A managed inference service. Bring a model artefact (or pick from the catalogue), get an HTTPS endpoint that speaks the OpenAI Chat Completions / Responses API, scaled to your traffic. Cold-start mitigated by warm-pool minimums.

Why an OpenAI-compatible API

It means every existing OpenAI SDK and plugin (LangChain, LlamaIndex, OpenAI Python client, AnythingLLM, Cursor, etc.) works against Cloud Digit endpoints with only an api_base change. No code rewrite. This is the same pattern that made vLLM, Together, Groq, etc. easy to adopt.
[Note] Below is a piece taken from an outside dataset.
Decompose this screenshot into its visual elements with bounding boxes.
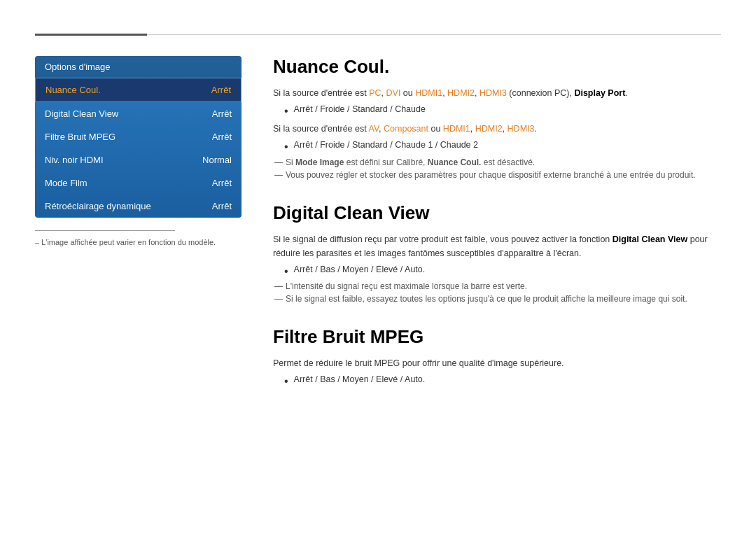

python from openai import OpenAI client = OpenAI( api_key="cd-...", base_url="https://inf.bd-dha-1.clouddigit.ai/v1", ) resp = client.chat.completions.create( model="llama-3.1-70b-instruct", messages=[{"role": "user", "content": "Hello, Bangladesh!"}], )

Models

The catalogue is curated — open-weight models that we operate at scale, kept current.

Family Versions
Meta Llama 3.1-8B, 3.1-70B, 3.3-70B
Mistral Mistral 7B, Mixtral 8x22B, Mistral Large
Qwen Qwen 2.5 7B / 32B / 72B
Gemma Gemma 2 9B / 27B
Embeddings bge-large, e5-mistral-7b-instruct
Bring your own Any HF Transformers / GGUF / vLLM-supported model

Deployment modes

Mode Use case
Shared, on-demand Pay per token; multi-tenant; lowest cost for spiky use
Dedicated Reserved GPU(s); single-tenant; predictable latency
Serverless cold Scale-to-zero; cold start ~30 s for small models

Throughput and latency

For the shared, on-demand pool we publish per-model:

  • Throughput target (tokens/s)
  • p50 / p95 / p99 first-token latency
  • p50 / p95 / p99 inter-token latency

See the status page for current numbers.

Pricing

  • Shared on-demand — per million input tokens + per million output tokens (BDT)
  • Dedicated — per-GPU-hour (the GPU VMs rate plus a small managed-service margin)

See Pricing.

Compliance

Prompts and completions are not logged by default beyond a redacted summary; full-prompt logging is opt-in per endpoint, and any logged data stays in Bangladesh. For regulated workloads, run dedicated endpoints with logging-off.

Operate this service

Managed model-serving endpoints with autoscaling, A/B testing, and integrated quota.

Endpoint types

Type Use Scale-to-zero
realtime Synchronous HTTP, low-latency Yes (optional)
streaming Token-streaming for LLM completions No (warm pool)
batch Async, queue-based, large input N/A
serverless-async Async, callback-based Yes

IAM

Role Can do
inference.viewer List endpoints, view metrics
inference.invoker Call endpoints (via API token)
inference.deployer Create / update endpoints
inference.admin Above + quota changes, model registry management

Model registry

Endpoints reference a model version in the registry — not a raw image:

bash cd inference model register \ --name acme-summarizer \ --version v1.4 \ --artifact s3://acme-models/summarizer-v1.4/ \ --framework pytorch \ --runtime cuda12.6

The model version is immutable. Deploys reference acme-summarizer:v1.4. Promotion = create a new version, point endpoint at it.

Endpoint config

bash cd inference endpoint create \ --name acme-summarize-prod \ --model acme-summarizer:v1.4 \ --instance-type gpu-a10-1x \ --min-replicas 2 --max-replicas 20 \ --target-concurrency 8 \ --timeout 30s

Cost shape

Billed per replica-hour while warm. Scale-to-zero possible but cold-start = model load time (often 10–30 s for LLMs).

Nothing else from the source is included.